_Problem requirements_. All records below are to be transcribed exactly, with every picture left out.

Segment Open

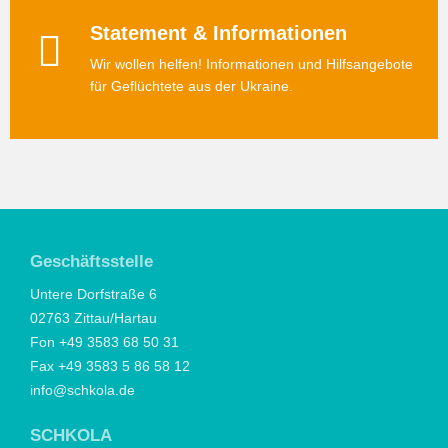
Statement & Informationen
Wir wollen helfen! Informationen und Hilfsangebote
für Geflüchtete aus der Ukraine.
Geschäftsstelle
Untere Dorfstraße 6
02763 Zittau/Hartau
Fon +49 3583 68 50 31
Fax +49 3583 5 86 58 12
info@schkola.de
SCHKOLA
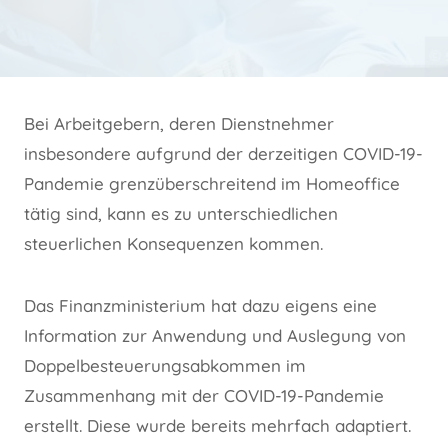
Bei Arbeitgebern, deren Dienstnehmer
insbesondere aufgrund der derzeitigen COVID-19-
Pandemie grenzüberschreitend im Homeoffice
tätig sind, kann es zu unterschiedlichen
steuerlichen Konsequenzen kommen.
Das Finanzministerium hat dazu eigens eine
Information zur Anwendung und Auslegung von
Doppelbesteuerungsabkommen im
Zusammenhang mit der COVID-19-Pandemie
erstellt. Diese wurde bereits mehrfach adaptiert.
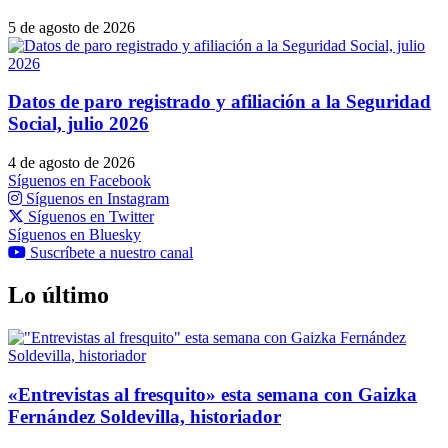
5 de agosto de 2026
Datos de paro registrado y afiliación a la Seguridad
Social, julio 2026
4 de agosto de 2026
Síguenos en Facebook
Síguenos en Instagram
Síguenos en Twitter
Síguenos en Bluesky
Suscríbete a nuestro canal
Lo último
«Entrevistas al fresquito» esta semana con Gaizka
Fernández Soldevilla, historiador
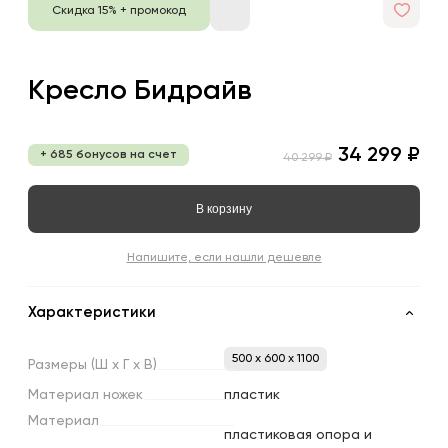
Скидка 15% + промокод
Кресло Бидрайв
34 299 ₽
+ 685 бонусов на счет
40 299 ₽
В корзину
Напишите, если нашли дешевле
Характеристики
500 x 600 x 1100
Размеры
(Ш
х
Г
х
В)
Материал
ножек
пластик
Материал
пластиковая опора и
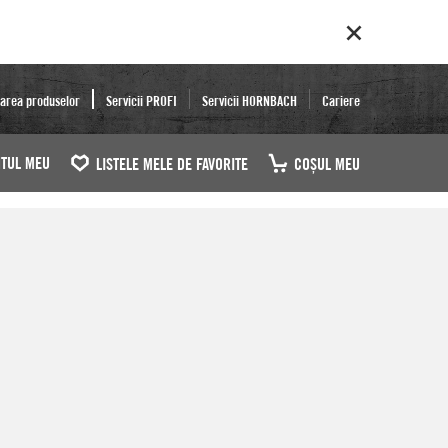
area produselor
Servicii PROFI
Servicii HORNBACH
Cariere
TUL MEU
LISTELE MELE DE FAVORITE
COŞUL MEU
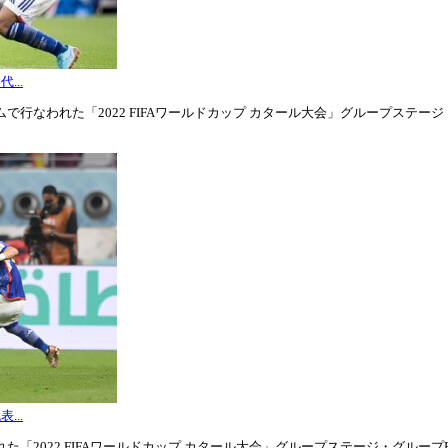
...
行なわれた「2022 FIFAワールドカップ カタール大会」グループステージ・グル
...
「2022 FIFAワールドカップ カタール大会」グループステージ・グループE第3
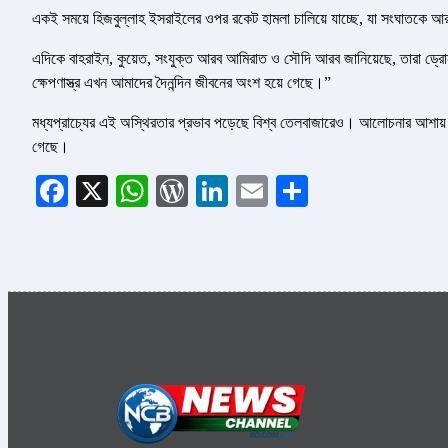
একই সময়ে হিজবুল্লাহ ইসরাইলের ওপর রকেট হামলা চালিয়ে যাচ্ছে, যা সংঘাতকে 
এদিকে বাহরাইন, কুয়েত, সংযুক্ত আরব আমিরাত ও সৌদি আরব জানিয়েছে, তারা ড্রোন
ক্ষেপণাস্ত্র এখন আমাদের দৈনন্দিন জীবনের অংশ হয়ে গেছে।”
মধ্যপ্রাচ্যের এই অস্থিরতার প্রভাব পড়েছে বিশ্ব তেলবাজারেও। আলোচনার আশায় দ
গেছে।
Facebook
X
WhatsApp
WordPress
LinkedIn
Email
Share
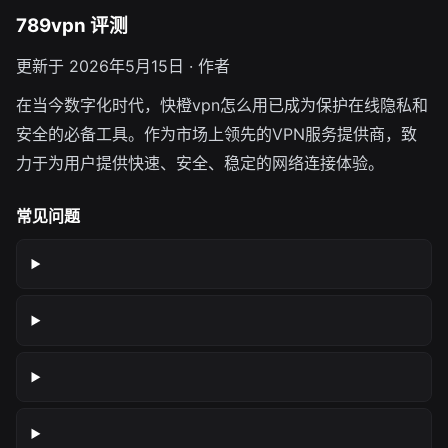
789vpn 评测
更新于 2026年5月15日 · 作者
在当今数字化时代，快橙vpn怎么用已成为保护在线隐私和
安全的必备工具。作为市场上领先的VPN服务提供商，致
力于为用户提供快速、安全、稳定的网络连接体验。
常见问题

Segment Closed

_Exercise response_.
Statement & Informationen
Wir wollen helfen! Informationen und Hilfsangebote
für Geflüchtete aus der Ukraine.
Geschäftsstelle
Untere Dorfstraße 6
02763 Zittau/Hartau
Fon +49 3583 68 50 31
Fax +49 3583 5 86 58 12
info@schkola.de
SCHKOLA
Bei Arbeitgebern, deren Dienstnehmer
insbesondere aufgrund der derzeitigen COVID-19-
Pandemie grenzüberschreitend im Homeoffice
tätig sind, kann es zu unterschiedlichen
steuerlichen Konsequenzen kommen.
Das Finanzministerium hat dazu eigens eine
Information zur Anwendung und Auslegung von
Doppelbesteuerungsabkommen im
Zusammenhang mit der COVID-19-Pandemie
erstellt. Diese wurde bereits mehrfach adaptiert.
5 de agosto de 2026
Datos de paro registrado y afiliación a la Seguridad
Social, julio 2026
4 de agosto de 2026
Síguenos en Facebook
Síguenos en Instagram
Síguenos en Twitter
Síguenos en Bluesky
Suscríbete a nuestro canal
Lo último
«Entrevistas al fresquito» esta semana con Gaizka
Fernández Soldevilla, historiador
Скидка 15% + промокод
Кресло Бидрайв
34 299 ₽
+ 685 бонусов на счет
40 299 ₽
В корзину
Напишите, если нашли дешевле
Характеристики
500 x 600 x 1100
Размеры
(Ш
х
Г
х
В)
Материал
ножек
пластик
Материал
пластиковая опора и
area produselor
Servicii PROFI
Servicii HORNBACH
Cariere
TUL MEU
LISTELE MELE DE FAVORITE
COŞUL MEU
...
行なわれた「2022 FIFAワールドカップ カタール大会」グループステージ・グル
...
「2022 FIFAワールドカップ カタール大会」グループステージ・グループE第3
একই সময়ে হিজবুল্লাহ ইসরাইলের ওপর রকেট হামলা চালিয়ে যাচ্ছে, যা সংঘাতকে 
এদিকে বাহরাইন, কুয়েত, সংযুক্ত আরব আমিরাত ও সৌদি আরব জানিয়েছে, তারা ড্রোন
ক্ষেপণাস্ত্র এখন আমাদের দৈনন্দিন জীবনের অংশ হয়ে গেছে।”
মধ্যপ্রাচ্যের এই অস্থিরতার প্রভাব পড়েছে বিশ্ব তেলবাজারেও। আলোচনার আশায় দ
গেছে।
Facebook
X
WhatsApp
WordPress
LinkedIn
Email
Share
789vpn 评测
更新于 2026年5月15日 · 作者
在当今数字化时代，快橙vpn怎么用已成为保护在线隐私和
安全的必备工具。作为市场上领先的VPN服务提供商，致
力于为用户提供快速、安全、稳定的网络连接体验。
常见问题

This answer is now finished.